### Listed entries

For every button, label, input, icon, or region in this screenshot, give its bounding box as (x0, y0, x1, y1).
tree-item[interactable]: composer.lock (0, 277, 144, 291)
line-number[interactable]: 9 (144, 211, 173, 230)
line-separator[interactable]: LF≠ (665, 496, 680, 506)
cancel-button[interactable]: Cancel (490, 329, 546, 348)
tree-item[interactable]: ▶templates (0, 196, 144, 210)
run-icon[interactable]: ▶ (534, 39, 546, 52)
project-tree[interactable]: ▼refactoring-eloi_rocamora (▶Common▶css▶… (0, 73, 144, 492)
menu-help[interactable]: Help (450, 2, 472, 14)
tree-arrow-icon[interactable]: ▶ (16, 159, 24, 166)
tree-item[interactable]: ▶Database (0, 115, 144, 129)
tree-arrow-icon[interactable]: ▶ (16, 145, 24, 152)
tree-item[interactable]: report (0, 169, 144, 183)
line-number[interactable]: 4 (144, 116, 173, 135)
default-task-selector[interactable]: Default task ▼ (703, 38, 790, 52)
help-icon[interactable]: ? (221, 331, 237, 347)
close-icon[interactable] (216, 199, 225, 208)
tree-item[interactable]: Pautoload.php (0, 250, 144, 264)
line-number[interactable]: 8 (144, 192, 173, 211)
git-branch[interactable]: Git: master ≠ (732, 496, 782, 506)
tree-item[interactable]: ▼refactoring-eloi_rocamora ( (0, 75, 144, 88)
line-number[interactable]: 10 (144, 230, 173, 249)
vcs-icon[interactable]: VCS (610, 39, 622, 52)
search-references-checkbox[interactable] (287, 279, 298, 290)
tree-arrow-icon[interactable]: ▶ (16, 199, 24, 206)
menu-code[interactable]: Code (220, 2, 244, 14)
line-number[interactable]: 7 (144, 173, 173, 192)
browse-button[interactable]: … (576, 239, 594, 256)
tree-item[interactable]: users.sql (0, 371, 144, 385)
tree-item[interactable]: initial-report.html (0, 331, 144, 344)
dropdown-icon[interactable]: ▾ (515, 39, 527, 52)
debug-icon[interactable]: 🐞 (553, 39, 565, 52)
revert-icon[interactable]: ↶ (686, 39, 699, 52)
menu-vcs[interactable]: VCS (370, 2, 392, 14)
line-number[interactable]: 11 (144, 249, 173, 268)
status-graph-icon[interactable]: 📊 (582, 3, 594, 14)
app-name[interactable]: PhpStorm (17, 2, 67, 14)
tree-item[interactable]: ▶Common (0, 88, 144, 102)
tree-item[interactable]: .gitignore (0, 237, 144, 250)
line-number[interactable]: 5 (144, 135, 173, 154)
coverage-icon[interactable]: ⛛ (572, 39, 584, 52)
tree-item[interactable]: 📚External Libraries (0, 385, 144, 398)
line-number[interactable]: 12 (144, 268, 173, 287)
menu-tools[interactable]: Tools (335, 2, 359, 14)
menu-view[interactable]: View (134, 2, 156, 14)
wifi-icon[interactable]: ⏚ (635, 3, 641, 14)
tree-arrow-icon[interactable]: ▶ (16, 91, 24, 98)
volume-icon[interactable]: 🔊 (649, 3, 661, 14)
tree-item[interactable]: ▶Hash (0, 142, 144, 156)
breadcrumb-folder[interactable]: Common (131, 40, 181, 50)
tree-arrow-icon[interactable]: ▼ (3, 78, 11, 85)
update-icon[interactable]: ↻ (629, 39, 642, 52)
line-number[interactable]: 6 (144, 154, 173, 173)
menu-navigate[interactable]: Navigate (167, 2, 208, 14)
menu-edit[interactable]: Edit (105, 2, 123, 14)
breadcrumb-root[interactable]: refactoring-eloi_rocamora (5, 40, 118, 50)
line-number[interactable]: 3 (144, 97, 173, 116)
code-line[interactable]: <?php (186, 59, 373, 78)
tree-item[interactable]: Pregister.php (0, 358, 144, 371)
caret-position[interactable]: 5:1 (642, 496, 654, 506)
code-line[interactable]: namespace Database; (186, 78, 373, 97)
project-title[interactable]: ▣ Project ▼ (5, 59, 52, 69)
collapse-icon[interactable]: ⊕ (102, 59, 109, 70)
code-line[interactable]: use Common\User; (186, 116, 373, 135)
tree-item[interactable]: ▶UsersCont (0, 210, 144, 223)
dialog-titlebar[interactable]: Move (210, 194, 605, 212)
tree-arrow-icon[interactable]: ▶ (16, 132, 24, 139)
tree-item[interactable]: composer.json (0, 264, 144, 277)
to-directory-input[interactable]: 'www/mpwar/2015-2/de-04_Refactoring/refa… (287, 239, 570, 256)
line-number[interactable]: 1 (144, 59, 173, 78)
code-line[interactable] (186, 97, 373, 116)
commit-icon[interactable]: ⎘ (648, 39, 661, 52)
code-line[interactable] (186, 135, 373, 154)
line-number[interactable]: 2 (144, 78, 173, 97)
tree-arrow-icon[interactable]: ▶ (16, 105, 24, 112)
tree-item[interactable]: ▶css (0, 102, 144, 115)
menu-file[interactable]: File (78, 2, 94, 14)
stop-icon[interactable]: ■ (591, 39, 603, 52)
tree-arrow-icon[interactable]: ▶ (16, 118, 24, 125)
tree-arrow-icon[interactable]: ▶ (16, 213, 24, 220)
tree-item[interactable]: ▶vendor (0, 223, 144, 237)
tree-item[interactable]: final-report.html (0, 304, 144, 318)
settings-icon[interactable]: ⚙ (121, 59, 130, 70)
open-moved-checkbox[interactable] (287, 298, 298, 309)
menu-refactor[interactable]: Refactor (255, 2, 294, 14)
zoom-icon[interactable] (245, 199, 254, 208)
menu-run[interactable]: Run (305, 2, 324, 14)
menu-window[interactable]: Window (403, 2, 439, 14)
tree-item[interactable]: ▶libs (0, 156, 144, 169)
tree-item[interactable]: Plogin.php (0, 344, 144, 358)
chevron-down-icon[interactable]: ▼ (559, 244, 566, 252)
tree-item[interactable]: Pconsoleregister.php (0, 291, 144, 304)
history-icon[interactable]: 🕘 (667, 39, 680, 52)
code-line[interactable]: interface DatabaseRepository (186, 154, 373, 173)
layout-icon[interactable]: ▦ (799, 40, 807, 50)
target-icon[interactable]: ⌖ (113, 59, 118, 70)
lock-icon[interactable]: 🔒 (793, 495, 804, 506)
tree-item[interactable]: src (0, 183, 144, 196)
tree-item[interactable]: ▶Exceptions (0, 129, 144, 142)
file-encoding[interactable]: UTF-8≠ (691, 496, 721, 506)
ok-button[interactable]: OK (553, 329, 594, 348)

...

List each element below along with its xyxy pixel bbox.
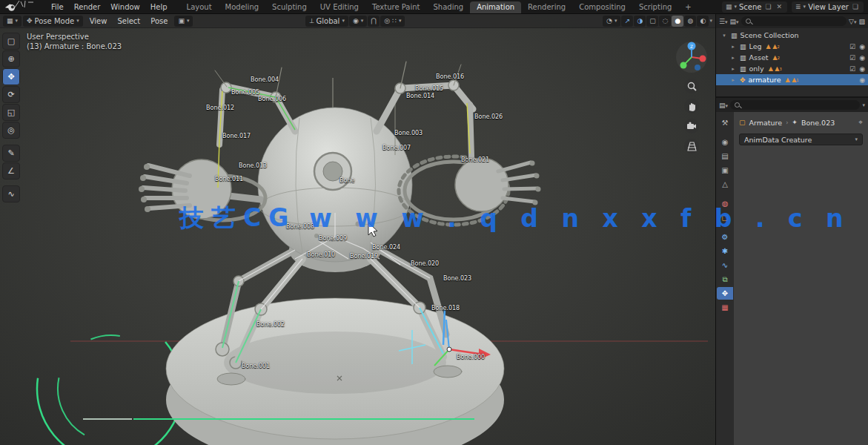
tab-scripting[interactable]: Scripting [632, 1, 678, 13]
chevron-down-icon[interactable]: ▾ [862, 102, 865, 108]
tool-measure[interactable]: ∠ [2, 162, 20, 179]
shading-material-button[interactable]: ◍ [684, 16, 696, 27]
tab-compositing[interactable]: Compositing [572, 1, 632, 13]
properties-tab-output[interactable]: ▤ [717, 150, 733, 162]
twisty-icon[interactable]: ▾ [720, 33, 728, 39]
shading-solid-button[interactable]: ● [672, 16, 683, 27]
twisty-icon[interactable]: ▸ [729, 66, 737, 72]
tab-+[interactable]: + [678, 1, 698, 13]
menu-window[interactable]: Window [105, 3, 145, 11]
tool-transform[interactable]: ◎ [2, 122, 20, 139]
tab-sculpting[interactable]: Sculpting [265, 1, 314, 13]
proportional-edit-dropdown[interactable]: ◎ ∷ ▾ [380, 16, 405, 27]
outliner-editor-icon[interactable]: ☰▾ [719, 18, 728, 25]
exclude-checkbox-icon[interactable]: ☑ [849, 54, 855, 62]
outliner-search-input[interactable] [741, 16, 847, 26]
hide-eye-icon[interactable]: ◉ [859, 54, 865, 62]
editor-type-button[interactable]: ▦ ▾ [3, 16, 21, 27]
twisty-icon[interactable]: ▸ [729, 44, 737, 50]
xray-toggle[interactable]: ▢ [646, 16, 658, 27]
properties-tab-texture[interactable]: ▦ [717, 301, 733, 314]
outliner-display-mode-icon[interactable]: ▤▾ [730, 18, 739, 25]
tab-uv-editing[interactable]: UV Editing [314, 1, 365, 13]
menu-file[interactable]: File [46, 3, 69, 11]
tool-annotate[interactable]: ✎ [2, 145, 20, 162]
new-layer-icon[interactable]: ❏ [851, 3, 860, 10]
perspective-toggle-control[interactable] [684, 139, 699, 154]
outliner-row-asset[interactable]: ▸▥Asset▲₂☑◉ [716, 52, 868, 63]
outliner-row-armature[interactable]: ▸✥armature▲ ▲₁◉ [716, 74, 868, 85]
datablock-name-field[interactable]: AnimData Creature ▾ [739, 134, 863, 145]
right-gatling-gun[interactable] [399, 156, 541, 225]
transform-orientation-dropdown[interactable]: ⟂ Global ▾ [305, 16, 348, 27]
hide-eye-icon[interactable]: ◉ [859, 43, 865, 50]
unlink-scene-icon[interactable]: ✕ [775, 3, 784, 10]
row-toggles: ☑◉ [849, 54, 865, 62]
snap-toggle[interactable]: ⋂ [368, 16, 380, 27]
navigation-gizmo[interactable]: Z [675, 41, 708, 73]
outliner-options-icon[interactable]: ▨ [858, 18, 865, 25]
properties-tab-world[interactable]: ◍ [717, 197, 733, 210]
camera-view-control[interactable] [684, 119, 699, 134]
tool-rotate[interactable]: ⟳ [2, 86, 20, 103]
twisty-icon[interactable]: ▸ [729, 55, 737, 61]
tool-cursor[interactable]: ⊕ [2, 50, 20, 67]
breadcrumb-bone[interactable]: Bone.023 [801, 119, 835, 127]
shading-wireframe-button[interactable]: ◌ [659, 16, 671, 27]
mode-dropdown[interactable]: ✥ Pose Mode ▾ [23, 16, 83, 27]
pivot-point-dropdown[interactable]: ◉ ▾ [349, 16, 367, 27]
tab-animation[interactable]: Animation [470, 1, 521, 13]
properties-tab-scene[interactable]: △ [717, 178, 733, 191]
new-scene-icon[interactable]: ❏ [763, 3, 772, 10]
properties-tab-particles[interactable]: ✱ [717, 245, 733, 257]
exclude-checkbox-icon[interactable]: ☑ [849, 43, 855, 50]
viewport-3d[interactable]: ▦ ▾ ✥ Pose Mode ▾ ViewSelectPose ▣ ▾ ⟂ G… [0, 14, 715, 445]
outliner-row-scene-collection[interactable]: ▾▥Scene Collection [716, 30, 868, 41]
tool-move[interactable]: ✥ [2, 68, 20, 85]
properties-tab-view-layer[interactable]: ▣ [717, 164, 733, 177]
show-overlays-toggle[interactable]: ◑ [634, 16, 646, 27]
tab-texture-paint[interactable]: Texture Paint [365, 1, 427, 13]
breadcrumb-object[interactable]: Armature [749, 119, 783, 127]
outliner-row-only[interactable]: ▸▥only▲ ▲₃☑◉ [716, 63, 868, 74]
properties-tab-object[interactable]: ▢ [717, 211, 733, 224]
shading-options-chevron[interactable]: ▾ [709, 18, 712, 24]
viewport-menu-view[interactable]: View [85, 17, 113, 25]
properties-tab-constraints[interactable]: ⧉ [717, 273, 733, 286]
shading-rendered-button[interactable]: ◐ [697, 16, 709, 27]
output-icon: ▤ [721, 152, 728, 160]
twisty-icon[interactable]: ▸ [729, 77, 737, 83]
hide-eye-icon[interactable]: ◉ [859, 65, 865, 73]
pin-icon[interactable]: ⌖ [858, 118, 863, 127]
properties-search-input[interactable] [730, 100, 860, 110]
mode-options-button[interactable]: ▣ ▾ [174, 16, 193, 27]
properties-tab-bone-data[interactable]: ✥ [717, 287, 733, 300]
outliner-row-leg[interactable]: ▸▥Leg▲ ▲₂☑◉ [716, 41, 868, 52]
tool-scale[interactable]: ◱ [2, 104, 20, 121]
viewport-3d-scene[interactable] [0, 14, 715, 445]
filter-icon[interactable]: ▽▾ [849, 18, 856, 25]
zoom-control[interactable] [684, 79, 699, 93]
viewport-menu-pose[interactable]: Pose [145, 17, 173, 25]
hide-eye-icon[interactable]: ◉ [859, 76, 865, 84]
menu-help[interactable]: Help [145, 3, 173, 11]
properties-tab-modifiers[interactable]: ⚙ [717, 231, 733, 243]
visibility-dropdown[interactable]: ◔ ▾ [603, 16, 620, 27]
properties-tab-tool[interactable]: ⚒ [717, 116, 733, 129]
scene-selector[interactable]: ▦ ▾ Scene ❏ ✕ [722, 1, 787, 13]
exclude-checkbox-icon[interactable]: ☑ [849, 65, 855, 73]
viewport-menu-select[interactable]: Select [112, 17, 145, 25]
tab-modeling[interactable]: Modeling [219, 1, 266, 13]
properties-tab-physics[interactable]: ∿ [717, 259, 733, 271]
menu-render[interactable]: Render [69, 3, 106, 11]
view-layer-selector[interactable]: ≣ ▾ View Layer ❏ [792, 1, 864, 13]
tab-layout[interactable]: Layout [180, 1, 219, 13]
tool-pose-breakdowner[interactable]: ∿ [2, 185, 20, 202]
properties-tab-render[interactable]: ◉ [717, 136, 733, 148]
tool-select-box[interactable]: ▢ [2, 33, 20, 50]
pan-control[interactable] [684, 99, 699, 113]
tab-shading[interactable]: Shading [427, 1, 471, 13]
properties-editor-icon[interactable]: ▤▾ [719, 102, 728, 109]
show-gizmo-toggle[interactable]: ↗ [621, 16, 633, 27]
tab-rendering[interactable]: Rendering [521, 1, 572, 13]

### Work order
Which lines of the records above hold the word "help"? Copy each one out.

### Solved problem
menu-help[interactable]: Help (450, 2, 472, 14)
help-icon[interactable]: ? (221, 331, 237, 347)
menu-help[interactable]: Help [145, 3, 173, 11]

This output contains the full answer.